King continued to inspire Lewis’ civil rights work for the next 65 years as he fought segregation during sometimes bloody marches, Greyhound bus “Freedom Rides” across the South and later during his long tenure in the U.S. Congress.
“Get in good trouble, necessary trouble, and help redeem the soul of America,” Lewis said of his run-ins with the law. The phrase was repeated several times during the funeral.
“We will continue to get into good trouble as long as you grant us the breath to do so,” one of King’s daughters, the Rev. Bernice King, said as she led the congregation in prayer.
“Here lies a true American patriot who risked his life for the hope and promise of democracy,” Ebenezer’s senior pastor, the Rev. Raphael Warnock, told the congregation.
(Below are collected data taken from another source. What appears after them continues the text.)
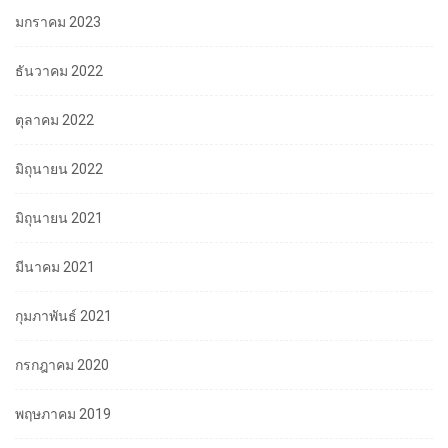
มกราคม 2023
ธันวาคม 2022
ตุลาคม 2022
มิถุนายน 2022
มิถุนายน 2021
มีนาคม 2021
กุมภาพันธ์ 2021
กรกฎาคม 2020
พฤษภาคม 2019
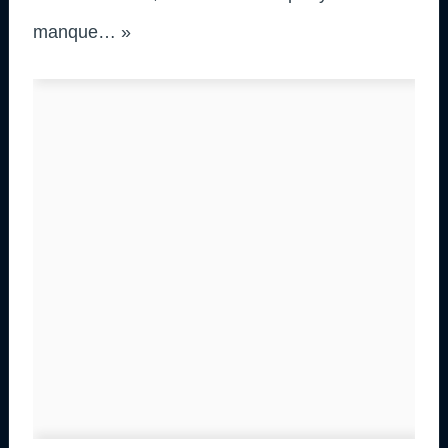
manque… »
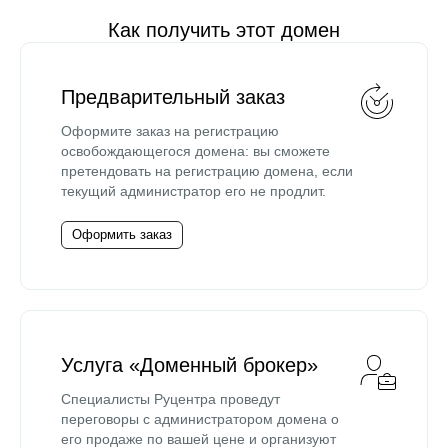
Как получить этот домен
Предварительный заказ
Оформите заказ на регистрацию
освобождающегося домена: вы сможете
претендовать на регистрацию домена, если
текущий администратор его не продлит.
Оформить заказ
Услуга «Доменный брокер»
Специалисты Руцентра проведут
переговоры с администратором домена о
его продаже по вашей цене и организуют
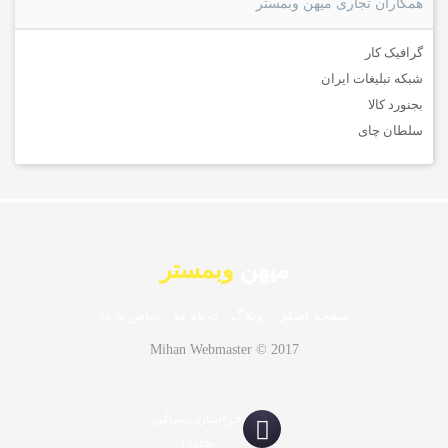
همکاران تجاری میهن وبمستر
گرافیک کار
شبکه تبلیغات ایران
بجنورد کالا
سلطان چای
میهن
وبمستر
صفحه اصلی
·
وبلاگ
·
درباه ما
·
تماس با ما
Mihan Webmaster © 2017
خراسان شمالی
بجنورد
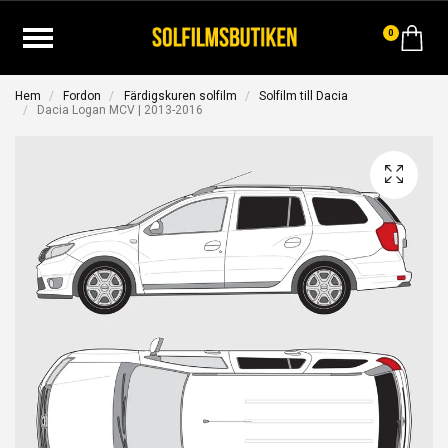
0
Hem
Fordon
Färdigskuren solfilm
Solfilm till Dacia
Dacia Logan MCV | 2013-2016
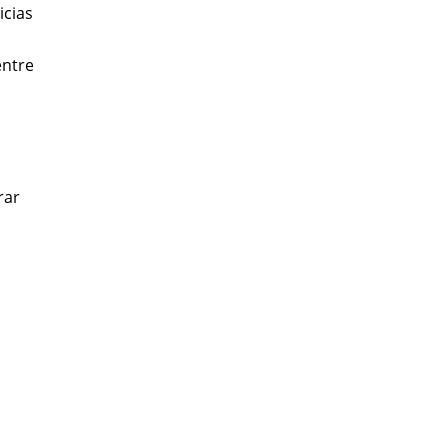
icias
entre
rar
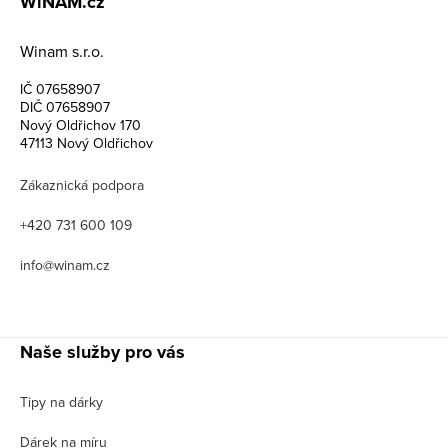
WiNAM.cz
Winam s.r.o.
IČ 07658907
DIČ 07658907
Nový Oldřichov 170
47113 Nový Oldřichov
Zákaznická podpora
+420 731 600 109
info@winam.cz
Naše služby pro vás
Tipy na dárky
Dárek na míru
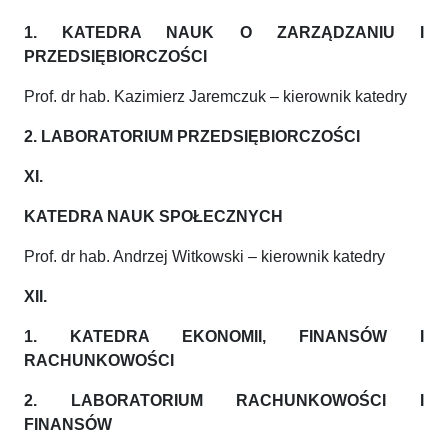
1. KATEDRA NAUK O ZARZĄDZANIU I
PRZEDSIĘBIORCZOŚCI
Prof. dr hab. Kazimierz Jaremczuk – kierownik katedry
2. LABORATORIUM PRZEDSIĘBIORCZOŚCI
XI.
KATEDRA NAUK SPOŁECZNYCH
Prof. dr hab. Andrzej Witkowski – kierownik katedry
XII.
1. KATEDRA EKONOMII, FINANSÓW I
RACHUNKOWOŚCI
2. LABORATORIUM RACHUNKOWOŚCI I
FINANSÓW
Outside Ebenezer, hundreds gathered to watch the service on a large screen outside the church. Some sang the gospel song “We Shall Overcome.”
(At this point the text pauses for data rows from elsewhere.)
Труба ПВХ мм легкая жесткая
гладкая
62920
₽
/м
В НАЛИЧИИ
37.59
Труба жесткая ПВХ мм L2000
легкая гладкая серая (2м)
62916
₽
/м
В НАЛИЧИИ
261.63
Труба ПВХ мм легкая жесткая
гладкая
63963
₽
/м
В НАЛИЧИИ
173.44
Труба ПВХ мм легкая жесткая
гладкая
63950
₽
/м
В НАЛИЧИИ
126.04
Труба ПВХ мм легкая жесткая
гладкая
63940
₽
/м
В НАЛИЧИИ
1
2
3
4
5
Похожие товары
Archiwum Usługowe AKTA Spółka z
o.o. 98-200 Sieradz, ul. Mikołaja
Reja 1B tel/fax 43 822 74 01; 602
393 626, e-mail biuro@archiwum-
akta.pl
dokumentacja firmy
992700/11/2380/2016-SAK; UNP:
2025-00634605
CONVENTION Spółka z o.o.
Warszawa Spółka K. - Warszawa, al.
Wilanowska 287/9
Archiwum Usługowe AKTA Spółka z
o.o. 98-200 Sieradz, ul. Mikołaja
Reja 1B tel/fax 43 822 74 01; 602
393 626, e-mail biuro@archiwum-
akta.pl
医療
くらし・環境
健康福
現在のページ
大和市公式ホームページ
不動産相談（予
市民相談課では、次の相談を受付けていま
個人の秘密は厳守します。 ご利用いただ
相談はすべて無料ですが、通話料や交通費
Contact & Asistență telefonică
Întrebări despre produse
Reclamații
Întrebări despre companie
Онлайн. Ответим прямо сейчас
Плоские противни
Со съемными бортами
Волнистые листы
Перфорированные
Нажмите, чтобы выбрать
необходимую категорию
When Lewis was 15, he heard King’s sermons on WRMA, a radio station in Montgomery, Alabama, he recalled in an interview for the Southern Oral History Program.
“Later I saw him on many occasions in Nashville while I was in school between 1958 and ’61,” Lewis said. “In a sense, he was my leader.”
King was “the person who, more than any other, continued to influence my life, who made me who I was,” Lewis wrote in his 1998 autobiography, “Walking with the Wind.”
By the summer of 1963, Lewis was addressing thousands of people during the March on Washington, where King gave his “I Have a Dream” speech. He spoke then about Black people beaten by police and jailed — themes that resonate vividly in today’s times.